**TASK:**
Output exactly the lines between the line that contains "We are only a few clicks away!" and the last line of the material, counting both.

*** Block opens ***

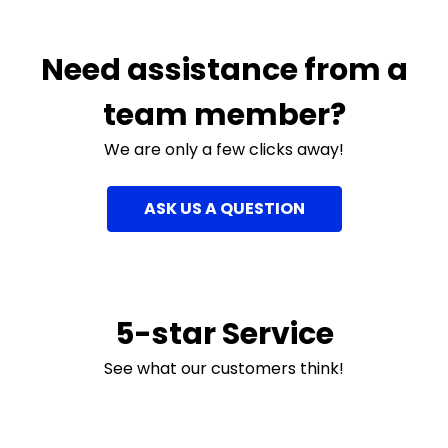
Need assistance from a
team member?
We are only a few clicks away!
ASK US A QUESTION
5-star Service
See what our customers think!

*** Block closes ***

**OUTPUT OF THE TASK:**
We are only a few clicks away!
ASK US A QUESTION
5-star Service
See what our customers think!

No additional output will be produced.